Pertama, kawasan masyarakat adat, dan kedua kawasan wisata kota.
“Maka saya cenderung memilih wisata kota, supaya dia berdampak pada pendapatan terhadap daerah. Sehingga kita tidak terkesan memanfaatkan uang daerah tapi tidak punya timbal balik,” bebernya.
Tawaran Ikbal, sapaan Moh. Ikbal Laiti, kemudian ditanggapi positif oleh Ketua DPRD Bangkep, Rusdin Sinaling.
Menurutnya, selain penganganan kawasan pemukiman kota, Desa Bongganan bisa dijadikan salah satu objek wisata andalan lbukota kedepannya.
“Nah sekarang kan pembahasan anggaran sudah jalan. Hari ini seharusya kita bicarakan dengan TAPD Bangkep. Kebijakan perubahan anggaran perubahan 2023 kan sudah diketahui fokusnya ke pendidikan, kesehatan, PUPR dan perumahan. Nah ini kan peluangnya besar sekali. Sehingga pembangunan kota kedepannya sangat bagus untuk dilakukan,” katanya.
Karena itu, ia mengajak seluruh pihak terkait untuk membawa persoalan ke bupati, untuk kemudian menjelaskan bagaimana teknis oleh OPD. Sebab komitmennya sudah dituntaskan dalam pertemuan itu.
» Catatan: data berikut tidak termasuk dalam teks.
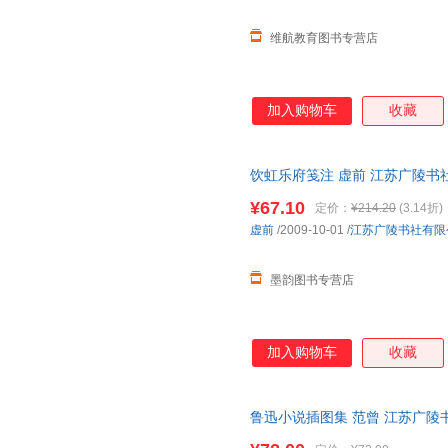
维航教育图书专营店
加入购物车
收藏
饮虹乐府笺注 虚前 江苏广陵书社有限
¥67.10
定价：
¥214.20
(3.14折)
虚前
/2009-10-01
/
江苏广陵书社有限
墨韵图书专营店
加入购物车
收藏
鲁迅小说插图集 范曾 江苏广陵书社有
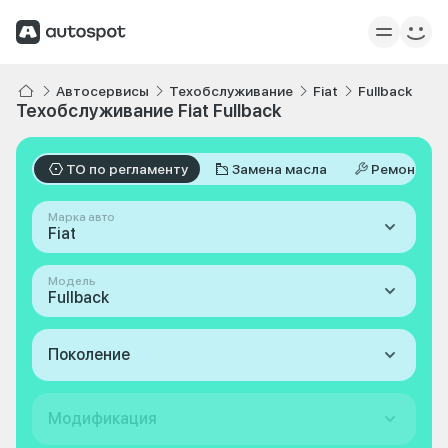
Автосервисы
Техобслуживание
Fiat
Fullback
Техобслуживание Fiat Fullback
ТО по регламенту
Замена масла
Ремонт
Марка авто
Fiat
Модель
Fullback
Поколение
Модификация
Namun hal itu masih tetap ditanggapi miring oleh Hatta Mayuna. Menurut dia, selaku perwakilan rakyat, dirinya merasa dirugikan. Sebaga selama tiga tahun beruntun pihaknya telah menggelontorkan anggaran untuk masyarakat, terutama yang kurang mampu.
Namun demikian, kenyataannya tak satu pun yang dibangun, melainkan anggaran tersebut hanya dimanfaatkan untuk membiayai dokumen-dokumen tebal yang sama sekali belum tampak sebagai bahan rujukan pembangunan.
Meski begitu, Hatta menandaskan, niatan dan loyalitas dirinya untuk membangun ibukota tidak perlu diragukan. Karena itu, ia meminta agar pertemuan dilakukan kembali dengan menghadirkan para kepala OPD.
Sementara itu, anggota Komisi II DPRD Bangkep, Burhan Alelaga ngotot agar kepala dinas terkait dihadirkan dalam pertemuan ini.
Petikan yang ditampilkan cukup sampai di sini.